AVAILABLE DATA section start
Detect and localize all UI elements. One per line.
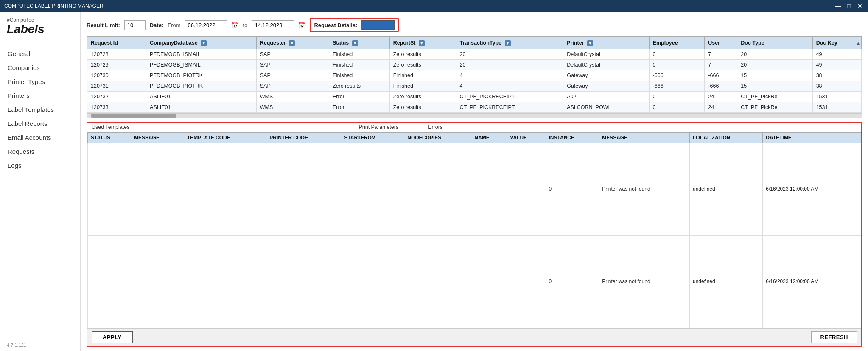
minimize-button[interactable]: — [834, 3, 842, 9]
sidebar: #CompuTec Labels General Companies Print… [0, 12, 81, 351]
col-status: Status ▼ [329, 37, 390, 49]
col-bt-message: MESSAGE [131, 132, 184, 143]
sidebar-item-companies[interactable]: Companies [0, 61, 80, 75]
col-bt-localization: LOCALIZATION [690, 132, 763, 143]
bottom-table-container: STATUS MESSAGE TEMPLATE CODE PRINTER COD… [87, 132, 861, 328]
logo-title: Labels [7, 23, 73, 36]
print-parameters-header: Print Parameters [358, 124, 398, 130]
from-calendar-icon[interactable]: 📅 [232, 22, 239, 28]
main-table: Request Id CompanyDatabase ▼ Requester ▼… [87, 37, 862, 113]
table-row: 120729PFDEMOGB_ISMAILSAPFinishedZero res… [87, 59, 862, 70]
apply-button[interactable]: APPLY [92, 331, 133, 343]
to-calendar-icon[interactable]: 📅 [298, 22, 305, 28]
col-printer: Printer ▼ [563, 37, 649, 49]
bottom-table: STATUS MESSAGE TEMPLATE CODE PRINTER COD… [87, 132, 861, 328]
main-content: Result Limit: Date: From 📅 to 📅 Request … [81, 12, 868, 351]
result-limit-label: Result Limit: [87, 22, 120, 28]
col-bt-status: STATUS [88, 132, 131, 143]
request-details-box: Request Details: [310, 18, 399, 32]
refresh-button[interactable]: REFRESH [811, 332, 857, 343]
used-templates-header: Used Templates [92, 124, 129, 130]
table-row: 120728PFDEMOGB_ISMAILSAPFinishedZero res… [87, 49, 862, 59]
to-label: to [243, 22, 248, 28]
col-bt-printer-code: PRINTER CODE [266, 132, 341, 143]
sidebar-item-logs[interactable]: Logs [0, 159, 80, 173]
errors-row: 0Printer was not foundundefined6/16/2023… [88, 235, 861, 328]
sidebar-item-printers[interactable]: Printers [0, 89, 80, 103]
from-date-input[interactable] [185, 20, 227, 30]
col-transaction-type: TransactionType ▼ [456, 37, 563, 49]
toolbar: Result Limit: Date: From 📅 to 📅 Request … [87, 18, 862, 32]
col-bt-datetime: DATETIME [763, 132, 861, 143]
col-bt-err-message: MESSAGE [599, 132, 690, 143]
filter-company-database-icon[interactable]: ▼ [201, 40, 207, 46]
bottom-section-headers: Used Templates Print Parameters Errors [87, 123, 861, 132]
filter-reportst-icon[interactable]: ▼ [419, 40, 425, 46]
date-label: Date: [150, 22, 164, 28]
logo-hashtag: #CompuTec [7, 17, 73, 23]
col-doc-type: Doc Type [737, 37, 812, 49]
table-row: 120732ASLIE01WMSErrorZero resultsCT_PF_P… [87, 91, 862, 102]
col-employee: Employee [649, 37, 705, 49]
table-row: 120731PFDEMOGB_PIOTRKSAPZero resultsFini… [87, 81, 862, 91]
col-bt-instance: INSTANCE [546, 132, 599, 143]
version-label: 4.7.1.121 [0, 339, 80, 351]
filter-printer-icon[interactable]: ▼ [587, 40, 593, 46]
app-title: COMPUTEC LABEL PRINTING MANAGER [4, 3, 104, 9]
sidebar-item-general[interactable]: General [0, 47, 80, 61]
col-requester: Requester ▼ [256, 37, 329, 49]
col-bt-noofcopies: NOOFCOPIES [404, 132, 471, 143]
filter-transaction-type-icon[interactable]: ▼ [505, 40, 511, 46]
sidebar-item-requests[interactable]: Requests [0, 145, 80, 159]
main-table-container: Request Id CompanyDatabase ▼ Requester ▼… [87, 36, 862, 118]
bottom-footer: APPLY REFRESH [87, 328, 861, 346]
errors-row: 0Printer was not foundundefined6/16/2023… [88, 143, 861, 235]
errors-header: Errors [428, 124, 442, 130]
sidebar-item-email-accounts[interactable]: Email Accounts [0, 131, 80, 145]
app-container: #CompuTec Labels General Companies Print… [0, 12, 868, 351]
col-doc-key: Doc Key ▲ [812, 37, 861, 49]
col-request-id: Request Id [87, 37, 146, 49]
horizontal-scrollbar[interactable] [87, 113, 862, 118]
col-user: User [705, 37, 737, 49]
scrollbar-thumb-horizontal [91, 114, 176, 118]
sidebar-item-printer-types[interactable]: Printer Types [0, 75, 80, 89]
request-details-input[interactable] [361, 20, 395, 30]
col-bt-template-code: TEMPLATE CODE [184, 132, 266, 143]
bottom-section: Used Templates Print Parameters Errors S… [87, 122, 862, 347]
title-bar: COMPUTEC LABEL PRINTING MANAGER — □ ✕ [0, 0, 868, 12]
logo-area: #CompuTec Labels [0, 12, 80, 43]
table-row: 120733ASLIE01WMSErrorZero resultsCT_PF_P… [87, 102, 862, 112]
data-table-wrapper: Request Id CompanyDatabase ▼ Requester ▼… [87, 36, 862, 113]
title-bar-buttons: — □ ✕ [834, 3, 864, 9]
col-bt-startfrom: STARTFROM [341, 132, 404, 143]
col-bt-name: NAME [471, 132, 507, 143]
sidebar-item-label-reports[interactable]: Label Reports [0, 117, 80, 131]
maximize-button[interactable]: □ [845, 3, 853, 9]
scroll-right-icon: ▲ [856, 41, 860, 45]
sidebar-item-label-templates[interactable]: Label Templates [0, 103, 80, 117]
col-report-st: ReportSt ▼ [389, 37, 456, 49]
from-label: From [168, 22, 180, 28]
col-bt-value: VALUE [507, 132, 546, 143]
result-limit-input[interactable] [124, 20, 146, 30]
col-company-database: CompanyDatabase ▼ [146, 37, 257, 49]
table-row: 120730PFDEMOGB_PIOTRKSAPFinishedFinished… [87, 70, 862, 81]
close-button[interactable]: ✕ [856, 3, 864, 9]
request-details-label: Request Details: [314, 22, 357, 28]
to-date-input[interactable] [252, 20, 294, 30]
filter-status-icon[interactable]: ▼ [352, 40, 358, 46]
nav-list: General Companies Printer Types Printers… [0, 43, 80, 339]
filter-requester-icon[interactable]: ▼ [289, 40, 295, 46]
AVAILABLE DATA section end
• [TASK TO COMPLETE] Go through the data and copy every line that includes "REFRESH".

• [RESPONSE TO THE TASK]
refresh-button[interactable]: REFRESH [811, 332, 857, 343]
bottom-footer: APPLY REFRESH [87, 328, 861, 346]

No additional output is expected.